Figure 2A shows the effect of extracellular GS (30 mg/L) on the amplitude of steady-state current that was measured at the end of depolarizing pulse and peak tail current. The steady-state current first appears at -50 mV test potential, and the peak tail current is maximal at +10 mV test potential. GS (30 mg/L) induced a minimal increase in steady-state current and peak tail currents (Figure 2A, 2B). The increase of steady-state currents were observed only at more negative membrane voltages than 0 mV, where HERG channel inactivation was observed, while the increase of peak tail currents were observed at all tested voltages. Drugs that changed ion channel activities often alter the voltage dependence of channel kinetics. Therefore, we analyzed the voltage dependence of activation of the HERG current in the absence or presence of GS. Peak amplitudes of tail currents were plotted as a function of test potential as shown in Figure 2B, and were fitted with Boltzmann's function. In the control experiment, the activation curve had a mid-point of -18.1±2.2 mV and a slope factor of 6.5±0.2 mV (n=6), which is similar to previous reports^[12,23]. In the presence of GS (30 μmol/L), a mid-point of -19.6±1.9 mV and a slope factor of 7.1±0.2 mV (n=6), the difference compared with control was not significant.

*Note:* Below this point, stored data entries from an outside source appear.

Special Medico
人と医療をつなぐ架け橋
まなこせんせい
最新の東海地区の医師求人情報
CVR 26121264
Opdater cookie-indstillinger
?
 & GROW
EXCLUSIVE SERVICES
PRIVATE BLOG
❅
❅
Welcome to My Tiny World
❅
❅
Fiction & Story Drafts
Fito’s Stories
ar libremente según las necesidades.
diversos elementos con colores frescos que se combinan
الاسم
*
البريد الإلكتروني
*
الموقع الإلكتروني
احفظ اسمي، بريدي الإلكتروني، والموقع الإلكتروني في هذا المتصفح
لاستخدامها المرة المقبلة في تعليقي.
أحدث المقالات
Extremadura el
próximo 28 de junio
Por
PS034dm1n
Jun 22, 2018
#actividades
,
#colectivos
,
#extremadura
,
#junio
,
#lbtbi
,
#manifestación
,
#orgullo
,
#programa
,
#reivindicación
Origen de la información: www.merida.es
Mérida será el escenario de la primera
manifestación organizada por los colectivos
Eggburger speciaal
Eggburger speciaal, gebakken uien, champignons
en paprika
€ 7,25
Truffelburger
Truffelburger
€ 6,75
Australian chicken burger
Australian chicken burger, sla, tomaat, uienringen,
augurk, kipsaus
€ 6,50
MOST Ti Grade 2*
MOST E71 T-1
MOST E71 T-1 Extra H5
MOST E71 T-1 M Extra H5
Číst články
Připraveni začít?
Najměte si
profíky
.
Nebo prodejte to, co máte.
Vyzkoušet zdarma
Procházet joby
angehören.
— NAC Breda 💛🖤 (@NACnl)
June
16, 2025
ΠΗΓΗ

Figure 2 Effect of ginseng saponins (GS) on voltage-dependent kinetics and maximal conductance of HERG current. (A) Current-voltage relation curves were plotted from the current measured at the end of depolarizing test pulse ranging from –60 to +40 mV (4 s in 10 mV increments) from a holding potential of -80 mV (n=6). (B) Voltage-dependent activation curves plotted from peak tail currents during a repolarizing step to -60 mV after depolarizing to various voltages (n=6). (C) Steady-state inactivation curves of HERG channels before and after GS exposure. Solid lines indicate the product of the fitted steady-state inactivation curves with Boltzmann’s equation on experimental data. (D) Current-voltage plot was obtained from peak tail currents ranging from -130 to +20 mV following a 750-ms prepulse to +40 mV from a holding potential of -80 mV. To clarify the change of slope conductance, current amplitudes were plotted between -130 and -50 mV. n=6. Mean±SEM. ^bP<0.05 vs control.

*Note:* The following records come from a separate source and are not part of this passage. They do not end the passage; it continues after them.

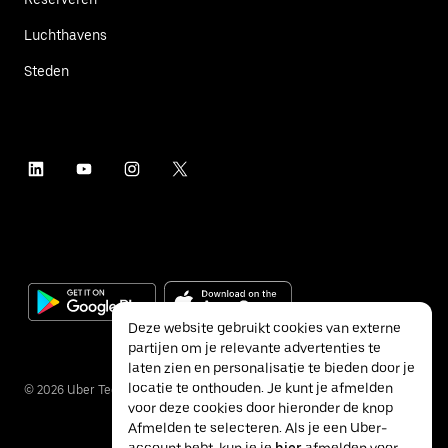
Luchthavens
Steden
Deze website gebruikt cookies van externe
partijen om je relevante advertenties te
laten zien en personalisatie te bieden door je
locatie te onthouden. Je kunt je afmelden
©
2026
Uber Technologies Inc.
voor deze cookies door hieronder de knop
Afmelden te selecteren. Als je een Uber-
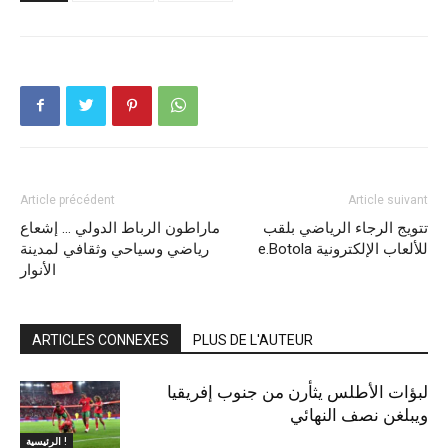
Article précédent
Article suivant
تتويج الرجاء الرياضي بلقب
ماراطون الرباط الدولي … إشعاع
e.Botola للألعاب الإلكترونية
رياضي وسياحي وثقافي لمدينة
الأنوار
ARTICLES CONNEXES
PLUS DE L'AUTEUR
لبؤات الأطلس يثأرن من جنوب إفريقيا
ويبلغن نصف النهائي
الرئيسية !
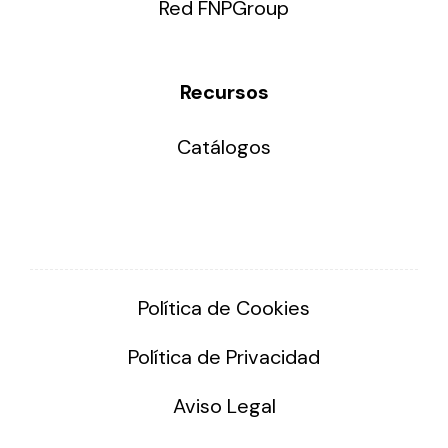
Red FNPGroup
Recursos
Catálogos
Política de Cookies
Política de Privacidad
Aviso Legal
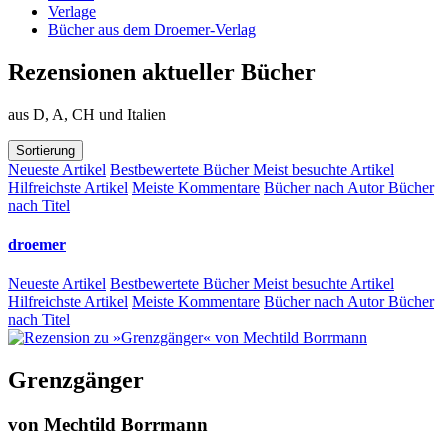
Verlage
Bücher aus dem Droemer-Verlag
Rezensionen aktueller Bücher
aus D, A, CH und Italien
Sortierung
Neueste Artikel
Bestbewertete Bücher
Meist besuchte Artikel
Hilfreichste Artikel
Meiste Kommentare
Bücher nach Autor
Bücher
nach Titel
droemer
Neueste Artikel
Bestbewertete Bücher
Meist besuchte Artikel
Hilfreichste Artikel
Meiste Kommentare
Bücher nach Autor
Bücher
nach Titel
Grenzgänger
von
Mechtild Borrmann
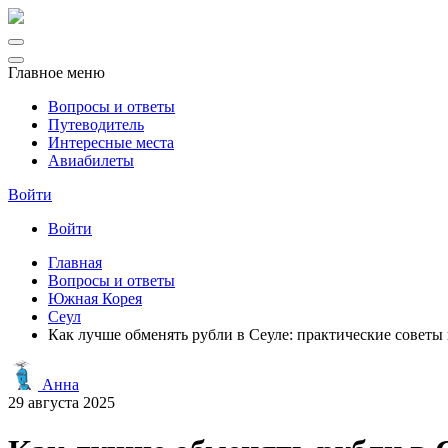
Главное меню
Вопросы и ответы
Путеводитель
Интересные места
Авиабилеты
Войти
Войти
Главная
Вопросы и ответы
Южная Корея
Сеул
Как лучше обменять рубли в Сеуле: практические советы
Анна
29 августа 2025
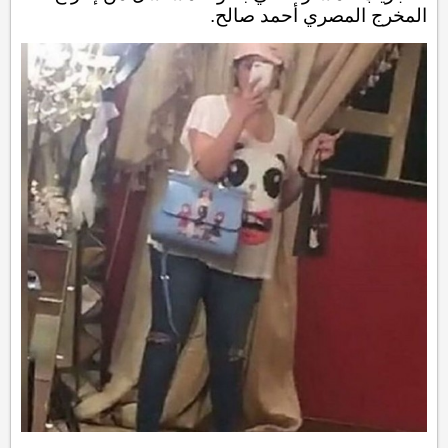
المخرج المصري ​أحمد صالح​.‎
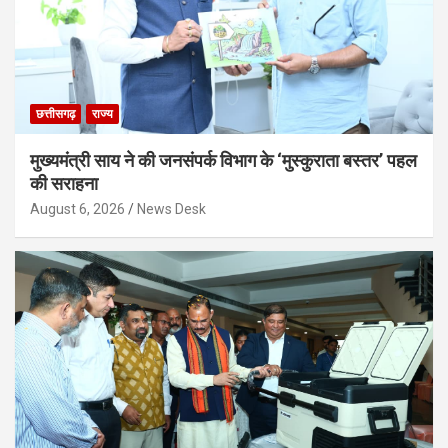
छत्तीसगढ़
राज्य
मुख्यमंत्री साय ने की जनसंपर्क विभाग के ‘मुस्कुराता बस्तर’ पहल
की सराहना
August 6, 2026
News Desk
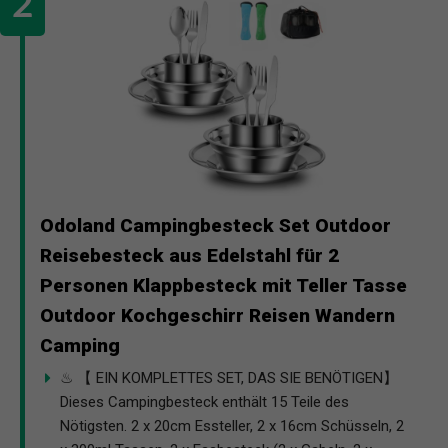
Odoland Campingbesteck Set Outdoor
Reisebesteck aus Edelstahl für 2
Personen Klappbesteck mit Teller Tasse
Outdoor Kochgeschirr Reisen Wandern
Camping
♨ 【 EIN KOMPLETTES SET, DAS SIE BENÖTIGEN】
Dieses Campingbesteck enthält 15 Teile des
Nötigsten. 2 x 20cm Essteller, 2 x 16cm Schüsseln, 2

We also analyzed the steady-state HERG inactivation in the absence and presence of GS. Steady-state inactivation currents were measured with the following protocol: channels were inactivated at a holding potential of +20 mV before short test pulses. Potentials ranging from -120 mV to +20 mV (15 ms, 10 mV-increments) were applied to recover the channels from inactivation. Membrane potential returned to a holding potential of +20 mV after these test pulses evoked large outward inactivating currents. After having obtained a measurement under control conditions, the oocyte was clamped at a holding potential of -80 mV during a 10-min wash (30 mg/L GS), which was necessary to avoid destruction of the cell. Peak outward current amplitudes after the return to the holding potential were normalized and fitted to Boltzmann's function, which elicited significant left shift in the steady-state inactivation curve (n=6, Figure 2C). In the absence of GS, the inactivation curve had a mid-point of -69.7±2.8 mV and a slope factor of -11.6±0.8 mV (n=6). These values were -78.7±4.5 mV and -15.3±0.7 mV (n=6), respectively, in the presence of GS (30 mg/L, 10 min).

To examine whether the increase in HERG current represents the change in HERG conductance, we measured maximal HERG conductance in the absence or presence of GS. For this purpose, we studied the fully activated I-V relationships by applying various test potentials after a depolarizing conditioning pulse (Figure 2D). A conditioning pulse to +40 mV, which induced a full activation, for 750 ms was applied from a holding potential of -80 mV, followed by test pulses to various potentials between -130 and +20 mV in 10-mV increments. The amplitude of the current was measured at its peak before the time-dependent change proceed-ed, and plotted as a function of test potential. GS increased maximal HERG conductance obtained from the slope of the curve (Figure 2D). The slope conductance was obtained from the slope of the I-V curves between -130 and -110 mV. The value of the slope was 0.11±0.01 and 0.14±0.01 for control and 30 mg/L GS (Figure 2D).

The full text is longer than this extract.